[[ DATA TO USE open ]]

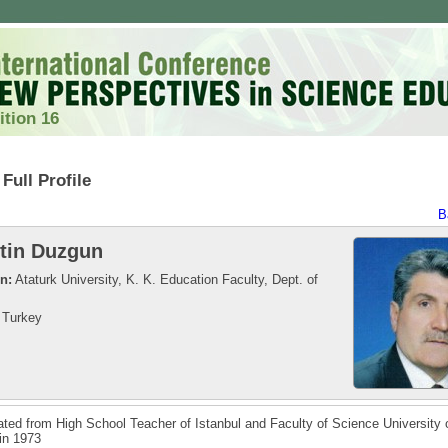
ition 16
Full Profile
B
tin Duzgun
on:
Ataturk University, K. K. Education Faculty, Dept. of
Turkey
ted from High School Teacher of Istanbul and Faculty of Science University 
 in 1973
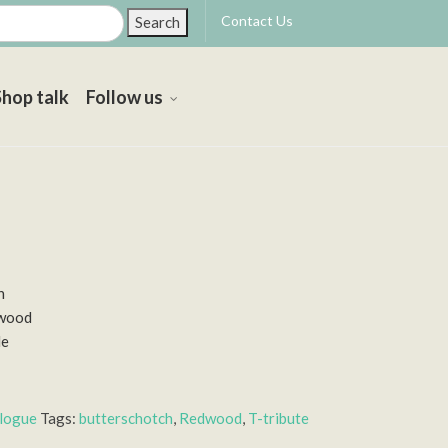
Contact Us
Search
Shop talk
Follow us
h
dwood
le
alogue
Tags:
butterschotch
,
Redwood
,
T-tribute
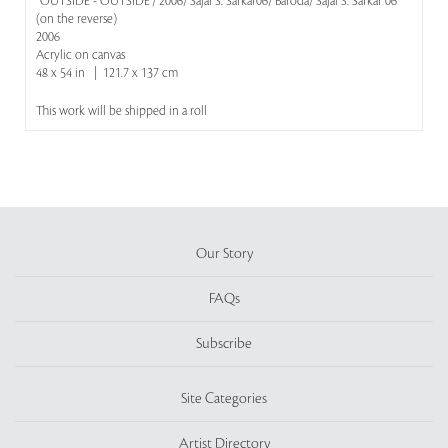
''OUTSIDE - OUTSIDE'/ 2006/ Sajal S. Sarkar06/ Baroda/ Sajal S. Sarkar 06'
(on the reverse)
2006
Acrylic on canvas
48 x 54 in | 121.7 x 137 cm
This work will be shipped in a roll
Our Story
FAQs
Subscribe
Site Categories
Artist Directory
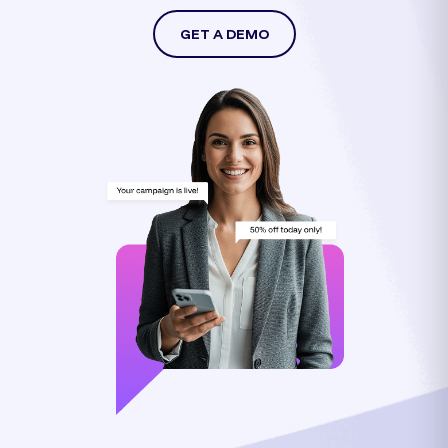
GET A DEMO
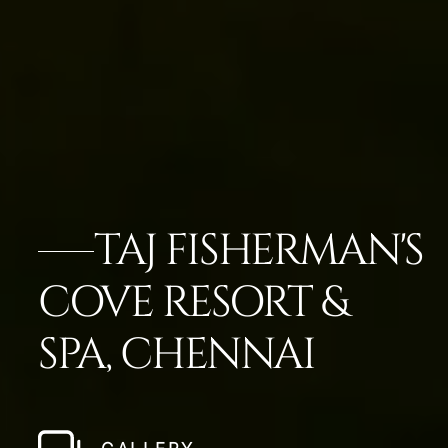
TAJ FISHERMAN'S
COVE RESORT &
SPA, CHENNAI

[[ DATA TO USE closed ]]

WORK ITEM: Transcribe all of the records above exactly; no image should appear in what you write.

RESULT:
ition 16
Full Profile
B
tin Duzgun
on:
Ataturk University, K. K. Education Faculty, Dept. of
Turkey
ted from High School Teacher of Istanbul and Faculty of Science University 
 in 1973
Contact Us
Search
Shop talk
Follow us
h
dwood
le
alogue
Tags:
butterschotch
,
Redwood
,
T-tribute
''OUTSIDE - OUTSIDE'/ 2006/ Sajal S. Sarkar06/ Baroda/ Sajal S. Sarkar 06'
(on the reverse)
2006
Acrylic on canvas
48 x 54 in | 121.7 x 137 cm
This work will be shipped in a roll
Our Story
FAQs
Subscribe
Site Categories
Artist Directory
GET A DEMO
TAJ FISHERMAN'S
COVE RESORT &
SPA, CHENNAI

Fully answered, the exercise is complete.